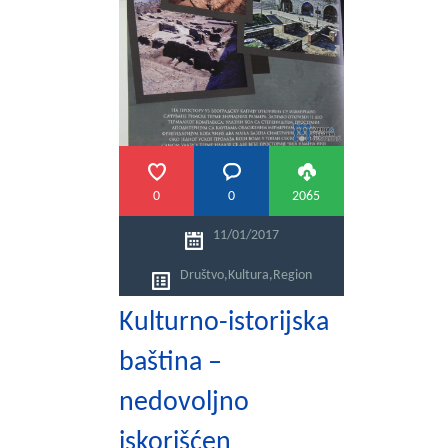
0
0
2065
11/01/2017
Društvo
,
Kultura
,
Region
Kulturno-istorijska
baština –
nedovoljno
iskorišćen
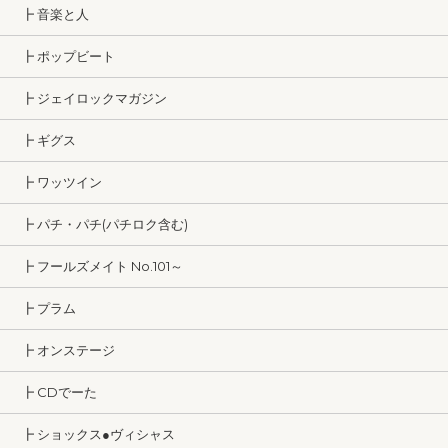
┣ 音楽と人
┣ ポップビート
┣ ジェイロックマガジン
┣ ギグス
┣ ワッツイン
┣ パチ・パチ(パチロク含む)
┣ フールズメイト No.101～
┣ プラム
┣ オンステージ
┣ CDでーた
┣ ショックス●ヴィシャス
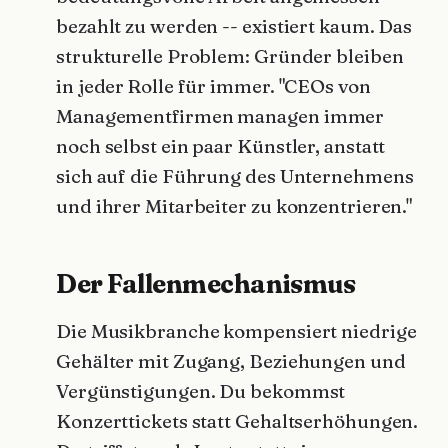
bezahlt zu werden -- existiert kaum. Das
strukturelle Problem: Gründer bleiben
in jeder Rolle für immer. "CEOs von
Managementfirmen managen immer
noch selbst ein paar Künstler, anstatt
sich auf die Führung des Unternehmens
und ihrer Mitarbeiter zu konzentrieren."
Der Fallenmechanismus
Die Musikbranche kompensiert niedrige
Gehälter mit Zugang, Beziehungen und
Vergünstigungen. Du bekommst
Konzerttickets statt Gehaltserhöhungen.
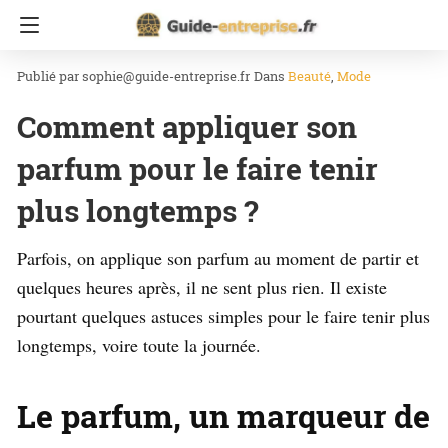
Accueil
Beauté
sophie@guide-entreprise.fr
Dans
Beauté
Mode
Comment appliquer son
parfum pour le faire tenir
plus longtemps ?
Parfois, on applique son parfum au moment de partir et
quelques heures après, il ne sent plus rien. Il existe
pourtant quelques astuces simples pour le faire tenir plus
longtemps, voire toute la journée.
Le parfum, un marqueur de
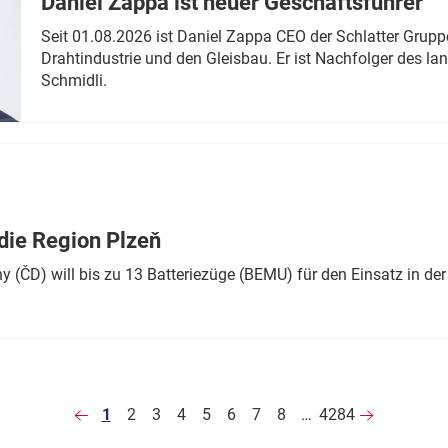
Daniel Zappa ist neuer Geschäftsführer
Seit 01.08.2026 ist Daniel Zappa CEO der Schlatter Grupp
Drahtindustrie und den Gleisbau. Er ist Nachfolger des l
Schmidli.
die Region Plzeň
 (ČD) will bis zu 13 Batteriezüge (BEMU) für den Einsatz in der
1
2
3
4
5
6
7
8
…
4284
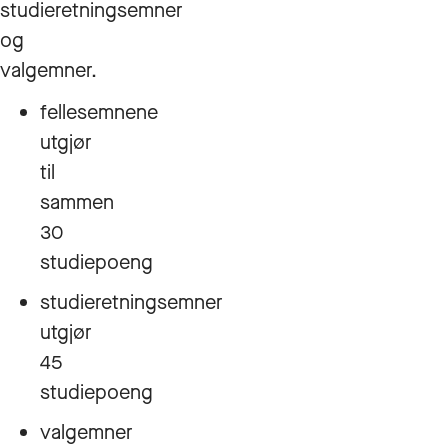
studieretningsemner
og
valgemner.
fellesemnene
utgjør
til
sammen
30
studiepoeng
studieretningsemner
utgjør
45
studiepoeng
valgemner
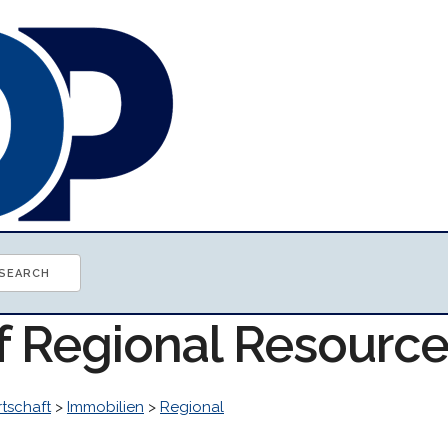
of Regional Resourc
tschaft
>
Immobilien
>
Regional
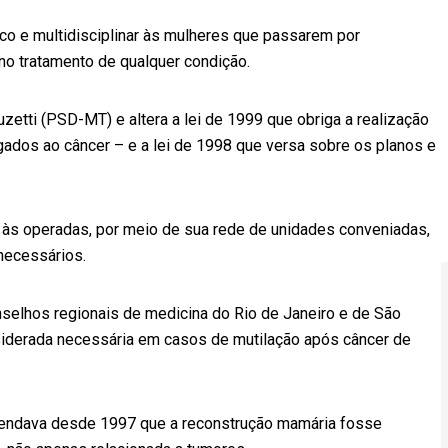
gico e multidisciplinar às mulheres que passarem por
 no tratamento de qualquer condição.
zetti (PSD-MT) e altera a lei de 1999 que obriga a realização
dos ao câncer – e a lei de 1998 que versa sobre os planos e
 às operadas, por meio de sua rede de unidades conveniadas,
 necessários.
selhos regionais de medicina do Rio de Janeiro e de São
siderada necessária em casos de mutilação após câncer de
endava desde 1997 que a reconstrução mamária fosse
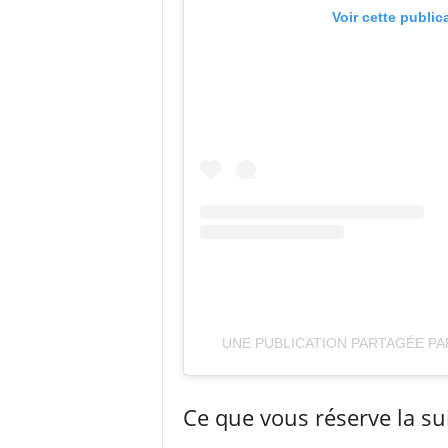
Voir cette public
UNE PUBLICATION PARTAGÉE P
Ce que vous réserve la su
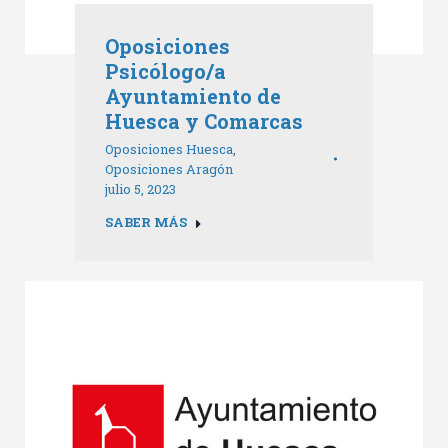
Oposiciones
Psicólogo/a
Ayuntamiento de
Huesca y Comarcas
Oposiciones Huesca
,
Oposiciones Aragón
julio 5, 2023
SABER MÁS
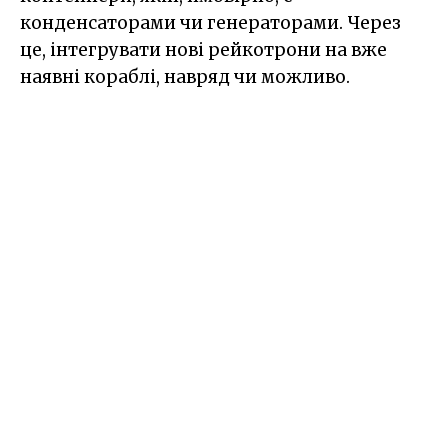
конденсаторами чи генераторами. Через
це, інтегрувати нові рейкотрони на вже
наявні кораблі, навряд чи можливо.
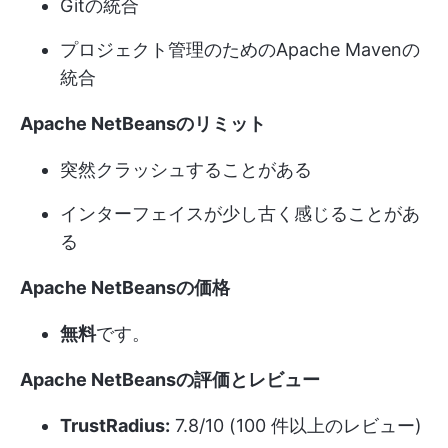
Gitの統合
プロジェクト管理のためのApache Mavenの
統合
Apache NetBeansのリミット
突然クラッシュすることがある
インターフェイスが少し古く感じることがあ
る
Apache NetBeansの価格
無料
です。
Apache NetBeansの評価とレビュー
TrustRadius:
7.8/10 (100 件以上のレビュー)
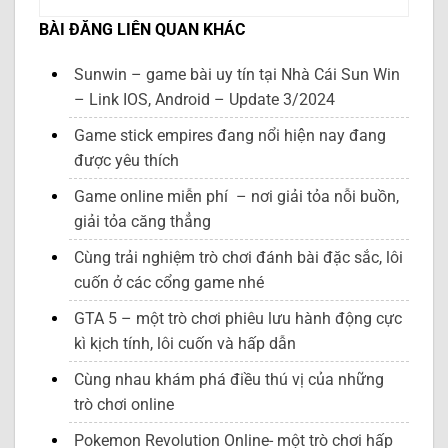
BÀI ĐĂNG LIÊN QUAN KHÁC
Sunwin – game bài uy tín tại Nhà Cái Sun Win
– Link IOS, Android – Update 3/2024
Game stick empires đang nổi hiện nay đang
được yêu thích
Game online miễn phí – nơi giải tỏa nỗi buồn,
giải tỏa căng thẳng
Cùng trải nghiệm trò chơi đánh bài đặc sắc, lôi
cuốn ở các cổng game nhé
GTA 5 – một trò chơi phiêu lưu hành động cực
kì kịch tính, lôi cuốn và hấp dẫn
Cùng nhau khám phá điều thú vị của những
trò chơi online
Pokemon Revolution Online- một trò chơi hấp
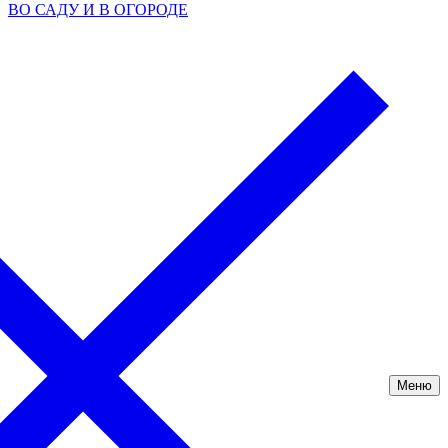
ВО САДУ И В ОГОРОДЕ
Меню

____

→ **YOUR GOAL**: Once the pictures are removed, set down what remains of the entries above exactly.

→ **RESPONSE**:
0
0
2065
11/01/2017
Društvo
,
Kultura
,
Region
Kulturno-istorijska
baština –
nedovoljno
iskorišćen
┣ 音楽と人
┣ ポップビート
┣ ジェイロックマガジン
┣ ギグス
┣ ワッツイン
┣ パチ・パチ(パチロク含む)
┣ フールズメイト No.101～
┣ プラム
┣ オンステージ
┣ CDでーた
┣ ショックス●ヴィシャス
bezahlt zu werden -- existiert kaum. Das
strukturelle Problem: Gründer bleiben
in jeder Rolle für immer. "CEOs von
Managementfirmen managen immer
noch selbst ein paar Künstler, anstatt
sich auf die Führung des Unternehmens
und ihrer Mitarbeiter zu konzentrieren."
Der Fallenmechanismus
Die Musikbranche kompensiert niedrige
Gehälter mit Zugang, Beziehungen und
Vergünstigungen. Du bekommst
Konzerttickets statt Gehaltserhöhungen.
Accueil
Beauté
sophie@guide-entreprise.fr
Dans
Beauté
Mode
Comment appliquer son
parfum pour le faire tenir
plus longtemps ?
Parfois, on applique son parfum au moment de partir et
quelques heures après, il ne sent plus rien. Il existe
pourtant quelques astuces simples pour le faire tenir plus
longtemps, voire toute la journée.
Le parfum, un marqueur de
Daniel Zappa ist neuer Geschäftsführer
Seit 01.08.2026 ist Daniel Zappa CEO der Schlatter Grupp
Drahtindustrie und den Gleisbau. Er ist Nachfolger des l
Schmidli.
die Region Plzeň
 (ČD) will bis zu 13 Batteriezüge (BEMU) für den Einsatz in der
1
2
3
4
5
6
7
8
…
4284
studieretningsemner
og
valgemner.
fellesemnene
utgjør
til
sammen
30
studiepoeng
studieretningsemner
utgjør
45
studiepoeng
valgemner
of Regional Resourc
tschaft
>
Immobilien
>
Regional
gico e multidisciplinar às mulheres que passarem por
 no tratamento de qualquer condição.
zetti (PSD-MT) e altera a lei de 1999 que obriga a realização
dos ao câncer – e a lei de 1998 que versa sobre os planos e
 às operadas, por meio de sua rede de unidades conveniadas,
 necessários.
selhos regionais de medicina do Rio de Janeiro e de São
siderada necessária em casos de mutilação após câncer de
endava desde 1997 que a reconstrução mamária fosse
Voir cette public
UNE PUBLICATION PARTAGÉE P
Ce que vous réserve la su
Oposiciones
Psicólogo/a
Ayuntamiento de
Huesca y Comarcas
Oposiciones Huesca
,
Oposiciones Aragón
julio 5, 2023
SABER MÁS
конденсаторами чи генераторами. Через
це, інтегрувати нові рейкотрони на вже
наявні кораблі, навряд чи можливо.
Gitの統合
プロジェクト管理のためのApache Mavenの
統合
Apache NetBeansのリミット
突然クラッシュすることがある
インターフェイスが少し古く感じることがあ
る
Apache NetBeansの価格
無料
です。
Apache NetBeansの評価とレビュー
TrustRadius:
7.8/10 (100 件以上のレビュー)
BÀI ĐĂNG LIÊN QUAN KHÁC
Sunwin – game bài uy tín tại Nhà Cái Sun Win
– Link IOS, Android – Update 3/2024
Game stick empires đang nổi hiện nay đang
được yêu thích
Game online miễn phí – nơi giải tỏa nỗi buồn,
giải tỏa căng thẳng
Cùng trải nghiệm trò chơi đánh bài đặc sắc, lôi
cuốn ở các cổng game nhé
GTA 5 – một trò chơi phiêu lưu hành động cực
kì kịch tính, lôi cuốn và hấp dẫn
Cùng nhau khám phá điều thú vị của những
trò chơi online
Pokemon Revolution Online- một trò chơi hấp
ВО САДУ И В ОГОРОДЕ
Меню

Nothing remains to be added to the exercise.